A 29-year-old man pleaded guilty on Tuesday to attempting to assassinate Supreme Court Justice Brett Kavanaugh in 2022.
Nicholas John Roske, a substitute teacher who was raised in a nondenominational evangelical church in Los Angeles, California, traveled across the country with a 9 mm Glock, two magazines of ammunition, a tactical vest, a knife, a face mask, pepper spray, zip ties, and tools to break in to the Kavanaugh home in Chevy Chase, Maryland.
Roske texted his younger sister he loved her before going through with his plans, though, and she convinced him to call 911 instead. He was arrested around 2 a.m. on June 8, 2022.
“I’ve been mentally ill basically as long as I’ve been an adult,” Roske told the arresting officer. “And I’ve been wanting to have a sense of purpose for a long time.”
Roske said he was angered by news the Supreme Court was going to overturn Roe v. Wade and allow states to regulate abortion. He read about the draft of the Dobbs v. Jackson Women’s Health Organization decision that was leaked online in May 2022 and started making a plan.
“What was your plan?” a detective asked him.
“Break in, shoot him, and then shoot myself,” Roske said.
Roske told police he thought abortion was a civil rights issue.
“I was under the delusion that I could make the world a better place by killing him,” he said.
According to the transcript of Roske’s confession, Roske also said he was angry the Supreme Court might loosen restrictions on purchasing guns, making it easier for people like him to acquire weapons. He was able to buy a pistol from a California gun store even though California has some of the strictest gun laws in the country and Roske had been deemed a threat to himself or others and placed in involuntary psychiatric care three times as an adult.
Roske thought about suicide a lot and made multiple plans to end his life, including once planning to drive off a cliff, he told police.
In 2022, he was planning to die again but thought his suicide should somehow be meaningful. He researched the possibility of killing someone convicted of sexually abusing children, but he ultimately rejected the idea and turned to plans to assassinate Kavanaugh.
The Los Angeles Times reported that Roske was homeschooled until around age 13 and attended Shepherd’s Community Church, a nondenominational church that has since relocated, merged with another congregation, and become part of the Evangelical Free Church of America.
Roske was part of the youth group and memorized Bible verses with Awana, a classmate said.
It is unclear when Roske began to be angered by conservatives on the Supreme Court. After graduating from a public high school, he studied philosophy at Cal State Northridge, about 10 miles from his parents’ home in Simi Valley. He worked for a while as an office manager at a pest control company before becoming a substitute teacher. He told police he had only a few friends and hadn’t spoken to any of them recently.
Roske lived with his parents but described his relationship with them as “strained.” When he registered to vote in California in 2022, he did not affiliate with any of the six political parties in the state. Roske told police he did not consume a lot of news but followed the stories about mass shootings in Buffalo, New York, and Uvalde, Texas, and the Supreme Court battle over abortion rights.
News of the draft of a Supreme Court decision overturning Roe v.

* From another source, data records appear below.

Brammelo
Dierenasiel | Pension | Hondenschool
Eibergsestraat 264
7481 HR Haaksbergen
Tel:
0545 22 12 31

Wade prompted a wave of violence in 2022 and 2023. More than 50 pro-life pregnancy clinics across the US reported vandalism, including broken windows and graffiti with threatening messages. Six clinics were set on fire.

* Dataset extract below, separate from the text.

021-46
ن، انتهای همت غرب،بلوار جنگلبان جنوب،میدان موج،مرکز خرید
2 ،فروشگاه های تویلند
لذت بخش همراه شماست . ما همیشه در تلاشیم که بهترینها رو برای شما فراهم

In 2023, a graduate student from New Mexico pleaded guilty to firebombing a pro-life organization’s headquarters in Wisconsin. In 2024, three activists pleaded guilty to spray-painting “If abortions aren’t safe than [neither] are you,” “YOUR TIME IS UP!!,” and other messages on the walls of a pregnancy center in Florida.
Roske said he spent a month planning to kill Kavanaugh, buying equipment online, visiting a local gun store, practicing shooting at local range, and searching “assassin skills” on Google.
But he told police that when he saw security outside Kavanaugh’s home, he realized he hadn’t actually planned very well.
“I hadn’t thought that far ahead,” he said. “It just hit me that, like, this isn’t just something in my head. This is real.”
President Joe Biden signed a law giving Supreme Court justices around-the-clock protection by the US Marshals a few days later.
Roske’s sentencing is scheduled for October. He faces a maximum possible sentence of life in prison.